Set down, word for word, only the lines from the start of the records through the line bearing "FirmenRente Safe+Smart können Sie beides."; include no pictures.

Data excerpts
^^^^^^^^

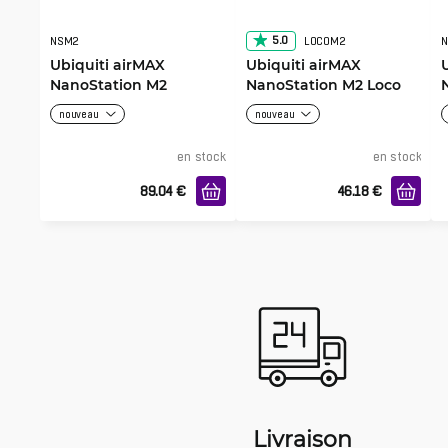
5.0
NSM2
LOCOM2
N
Ubiquiti airMAX
Ubiquiti airMAX
NanoStation M2
NanoStation M2 Loco
nouveau
nouveau
en stock
en stock
89.04
€
46.18
€
Livraison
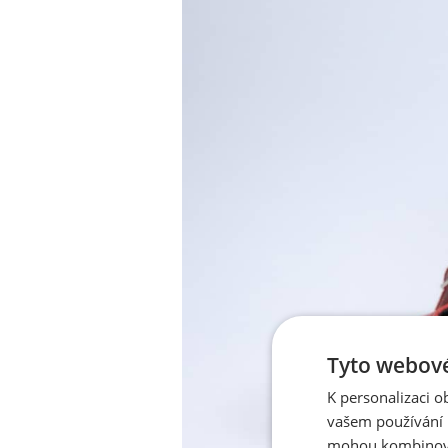
Tyto webové
K personalizaci 
vašem používání n
mohou kombinovat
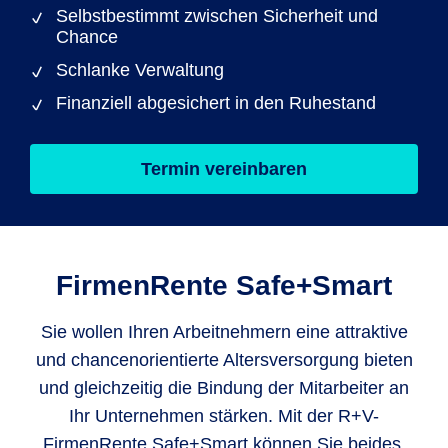
Selbstbestimmt zwischen Sicherheit und
Chance
Schlanke Verwaltung
Finanziell abgesichert in den Ruhestand
Termin vereinbaren
FirmenRente Safe+Smart
Sie wollen Ihren Arbeitnehmern eine attraktive
und chancenorientierte Altersversorgung bieten
und gleichzeitig die Bindung der Mitarbeiter an
Ihr Unternehmen stärken. Mit der R+V-
FirmenRente Safe+Smart können Sie beides.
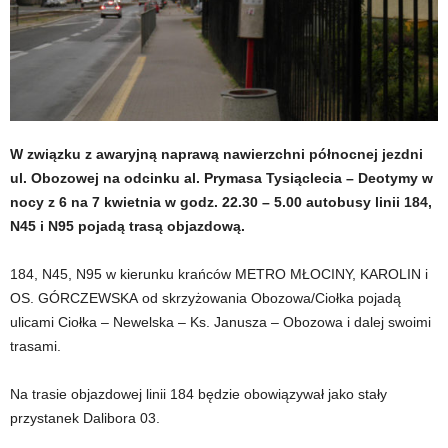
W związku z awaryjną naprawą nawierzchni północnej jezdni
ul. Obozowej na odcinku al. Prymasa Tysiąclecia – Deotymy w
nocy z 6 na 7 kwietnia w godz. 22.30 – 5.00 autobusy linii 184,
N45 i N95 pojadą trasą objazdową.
184, N45, N95 w kierunku krańców METRO MŁOCINY, KAROLIN i
OS. GÓRCZEWSKA od skrzyżowania Obozowa/Ciołka pojadą
ulicami Ciołka – Newelska – Ks. Janusza – Obozowa i dalej swoimi
trasami.
Na trasie objazdowej linii 184 będzie obowiązywał jako stały
przystanek Dalibora 03.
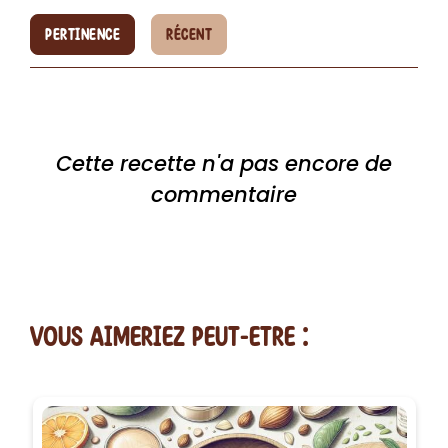
PERTINENCE
RÉCENT
Cette recette n'a pas encore de
commentaire
vous AIMERiEZ PEUT-ETRE :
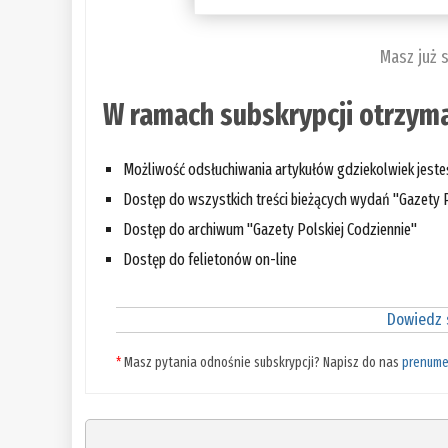
Masz już 
W ramach subskrypcji otrzyma
Możliwość odsłuchiwania artykułów gdziekolwiek jest
Dostęp do wszystkich treści bieżących wydań "Gazety P
Dostęp do archiwum "Gazety Polskiej Codziennie"
Dostęp do felietonów on-line
Dowiedz s
*
Masz pytania odnośnie subskrypcji? Napisz do nas
prenume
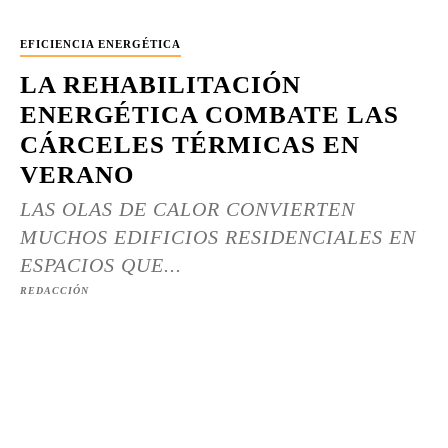
EFICIENCIA ENERGÉTICA
LA REHABILITACIÓN
ENERGÉTICA COMBATE LAS
CÁRCELES TÉRMICAS EN
VERANO
LAS OLAS DE CALOR CONVIERTEN
MUCHOS EDIFICIOS RESIDENCIALES EN
ESPACIOS QUE...
REDACCIÓN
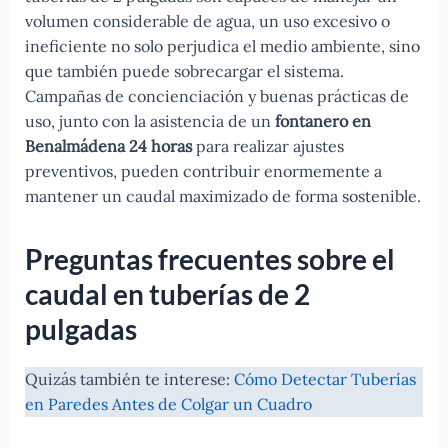
volumen considerable de agua, un uso excesivo o
ineficiente no solo perjudica el medio ambiente, sino
que también puede sobrecargar el sistema.
Campañas de concienciación y buenas prácticas de
uso, junto con la asistencia de un
fontanero en
Benalmádena 24 horas
para realizar ajustes
preventivos, pueden contribuir enormemente a
mantener un caudal maximizado de forma sostenible.
Preguntas frecuentes sobre el
caudal en tuberías de 2
pulgadas
Quizás también te interese:
Cómo Detectar Tuberías
en Paredes Antes de Colgar un Cuadro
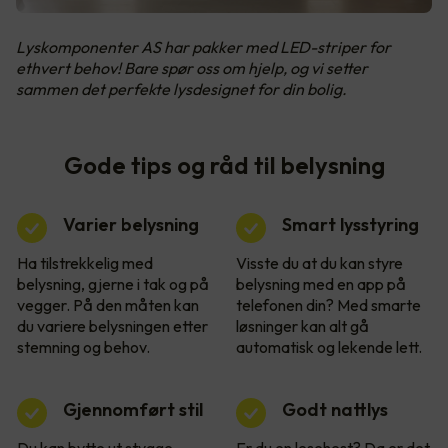
Lyskomponenter AS har pakker med LED-striper for
ethvert behov! Bare spør oss om hjelp, og vi setter
sammen det perfekte lysdesignet for din bolig.
Gode tips og råd til belysning
Varier belysning
Smart lysstyring
Ha tilstrekkelig med
Visste du at du kan styre
belysning, gjerne i tak og på
belysning med en app på
vegger. På den måten kan
telefonen din? Med smarte
du variere belysningen etter
løsninger kan alt gå
stemning og behov.
automatisk og lekende lett.
Gjennomført stil
Godt nattlys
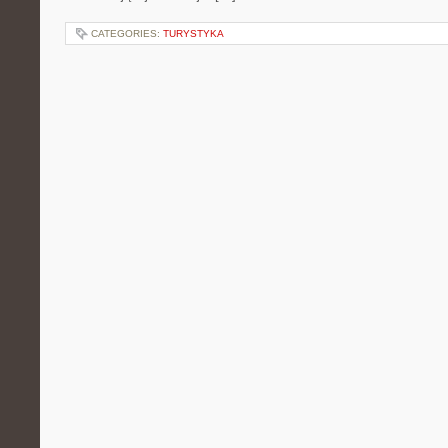
CATEGORIES:
TURYSTYKA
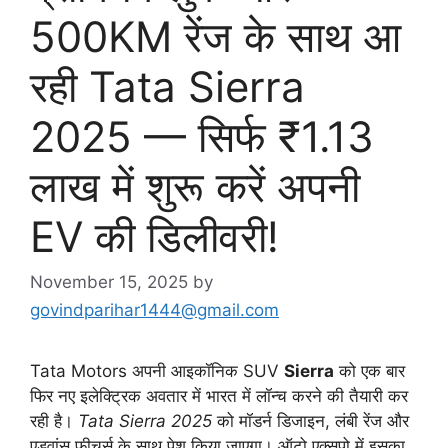
500KM रेंज के साथ आ
रही Tata Sierra
2025 — सिर्फ ₹1.13
लाख में शुरू करें अपनी
EV की डिलीवरी!
November 15, 2025
by
govindparihar1444@gmail.com
Tata Motors अपनी आइकॉनिक SUV
Sierra
को एक बार
फिर नए इलेक्ट्रिक अवतार में भारत में लॉन्च करने की तैयारी कर
रही है।
Tata Sierra 2025
को मॉडर्न डिजाइन, लंबी रेंज और
एडवांस फीचर्स के साथ पेश किया जाएगा। ऑटो एक्सपो में इसका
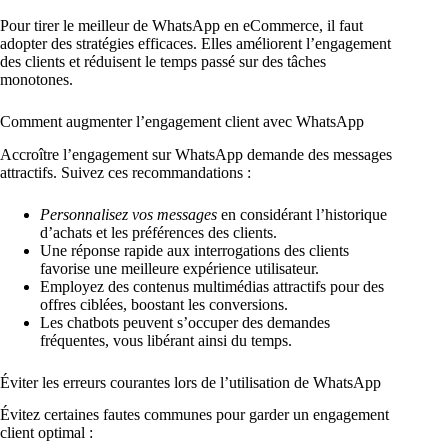
Pour tirer le meilleur de WhatsApp en eCommerce, il faut
adopter des stratégies efficaces. Elles améliorent l’engagement
des clients et réduisent le temps passé sur des tâches
monotones.
Comment augmenter l’engagement client avec WhatsApp
Accroître l’engagement sur WhatsApp demande des messages
attractifs. Suivez ces recommandations :
Personnalisez vos messages
en considérant l’historique
d’achats et les préférences des clients.
Une réponse rapide aux interrogations des clients
favorise une meilleure expérience utilisateur.
Employez des contenus multimédias attractifs pour des
offres ciblées, boostant les conversions.
Les chatbots peuvent s’occuper des demandes
fréquentes, vous libérant ainsi du temps.
Éviter les erreurs courantes lors de l’utilisation de WhatsApp
Évitez certaines fautes communes pour garder un engagement
client optimal :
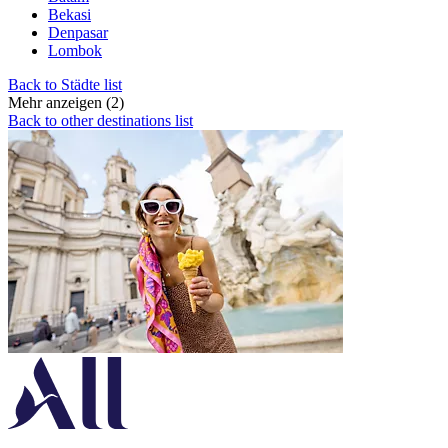
Bekasi
Denpasar
Lombok
Back to Städte list
Mehr anzeigen (2)
Back to other destinations list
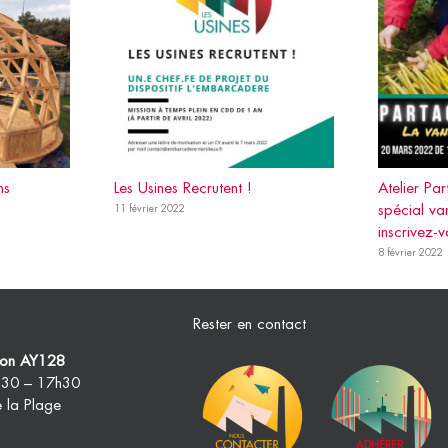
ns
Les Usines Recrutent !
Atelier Pa
spécial va
11 février 2022
inscrivez-v
8 février 2022
Rester en contact
tion AY128
9h30 – 17h30
e la Plage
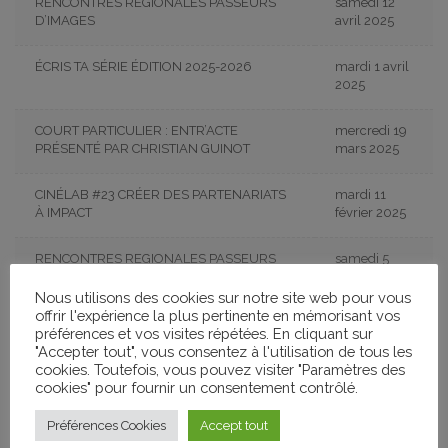
RENCONTRES REGIONALES PASSEURS
samedi 12
D’IMAGES
avril 2025
ÉCRIS TA SÉRIE ÉDITION 2025-2026
mardi 1 avril
2025
COURT PARTICULIER : ENTR’ACTE
mercredi 19
PRÉSENTÉ PAR CHRISTIAN GUINOT
mars 2025
CINÉLAB #23 CRÉER DES PARTENARIATS
mardi 11
À IMPACT
février 2025
RENCONTRES REGIONALES PASSEURS
samedi 5
D’IMAGES
octobre
2024
Nous utilisons des cookies sur notre site web pour vous
offrir l'expérience la plus pertinente en mémorisant vos
préférences et vos visites répétées. En cliquant sur
DÉFIS NATIONAL « ÉCRIS TA SÉRIE ! » 4
dimanche 5
"Accepter tout", vous consentez à l'utilisation de tous les
ÈME ÉDITION
mai 2024
cookies. Toutefois, vous pouvez visiter "Paramètres des
cookies" pour fournir un consentement contrôlé.
RENCONTRE NATIONALE DES PÔLES
lundi 18
mars 2024
Préférences Cookies
Accept tout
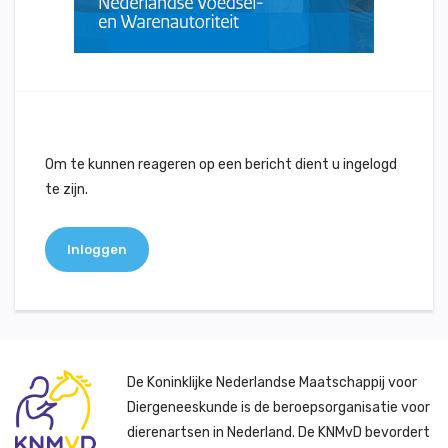
Om te kunnen reageren op een bericht dient u ingelogd
te zijn.
Inloggen
De Koninklijke Nederlandse Maatschappij voor
Diergeneeskunde is de beroepsorganisatie voor
dierenartsen in Nederland. De KNMvD bevordert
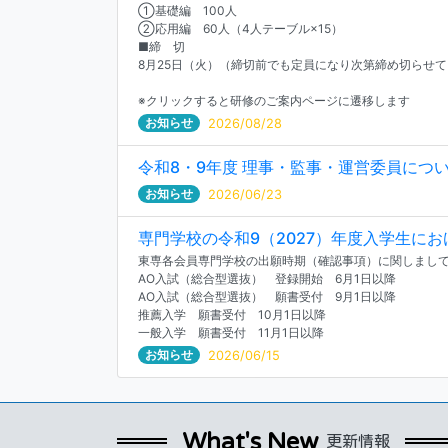
①基礎編 100人
②応用編 60人（4人テーブル×15）
■締 切
8月25日（火）（締切前でも定員になり次第締め切らせ
※クリックすると研修のご案内ページに遷移します
お知らせ
2026/08/28
令和8・9年度 理事・監事・運営委員につ
お知らせ
2026/06/23
専門学校の令和9（2027）年度入学生に
東専各会員専門学校の出願時期（確認事項）に関しまし
AO入試（総合型選抜） 登録開始 6月1日以降
AO入試（総合型選抜） 願書受付 9月1日以降
推薦入学 願書受付 10月1日以降
一般入学 願書受付 11月1日以降
お知らせ
2026/06/15
What's New
更新情報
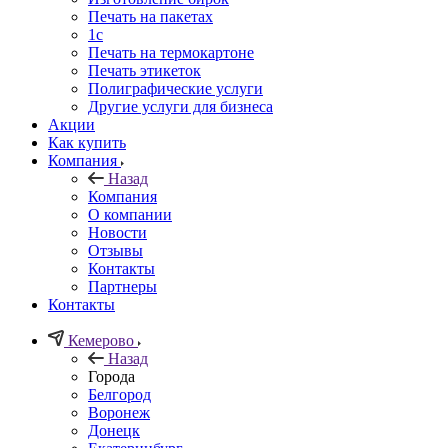
Печать на пакетах
1c
Печать на термокартоне
Печать этикеток
Полиграфические услуги
Другие услуги для бизнеса
Акции
Как купить
Компания
Назад
Компания
О компании
Новости
Отзывы
Контакты
Партнеры
Контакты
Кемерово
Назад
Города
Белгород
Воронеж
Донецк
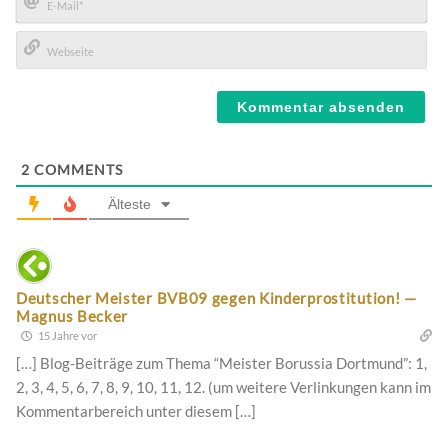
E-
Mail*
Webseite
2
COMMENTS
Älteste
Deutscher Meister BVB09 gegen Kinderprostitution! —
Magnus Becker
15 Jahre vor
[…] Blog-Beiträge zum Thema “Meister Borussia Dortmund”: 1,
2, 3, 4, 5, 6, 7, 8, 9, 10, 11, 12. (um weitere Verlinkungen kann im
Kommentarbereich unter diesem […]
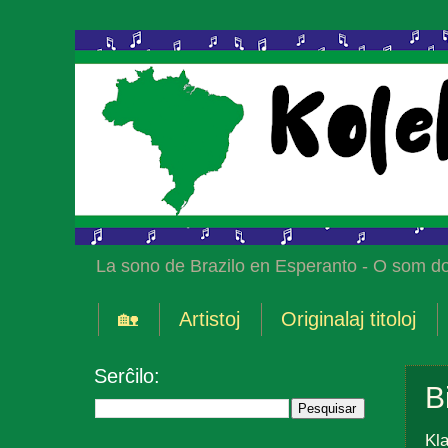
La sono de Brazilo en Esperanto - O som do
🏡
Artistoj
Originalaj titoloj
Serĉilo:
B
Kla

^^^^^^^^

### [Exercise answer]
5.0
NSM2
LOCOM2
N
Ubiquiti airMAX
Ubiquiti airMAX
NanoStation M2
NanoStation M2 Loco
nouveau
nouveau
en stock
en stock
89.04
€
46.18
€
Livraison
Tyto webové
K personalizaci 
vašem používání n
mohou kombinovat
Selbstbestimmt zwischen Sicherheit und
Chance
Schlanke Verwaltung
Finanziell abgesichert in den Ruhestand
Termin vereinbaren
FirmenRente Safe+Smart
Sie wollen Ihren Arbeitnehmern eine attraktive
und chancenorientierte Altersversorgung bieten
und gleichzeitig die Bindung der Mitarbeiter an
Ihr Unternehmen stärken. Mit der R+V-
FirmenRente Safe+Smart können Sie beides.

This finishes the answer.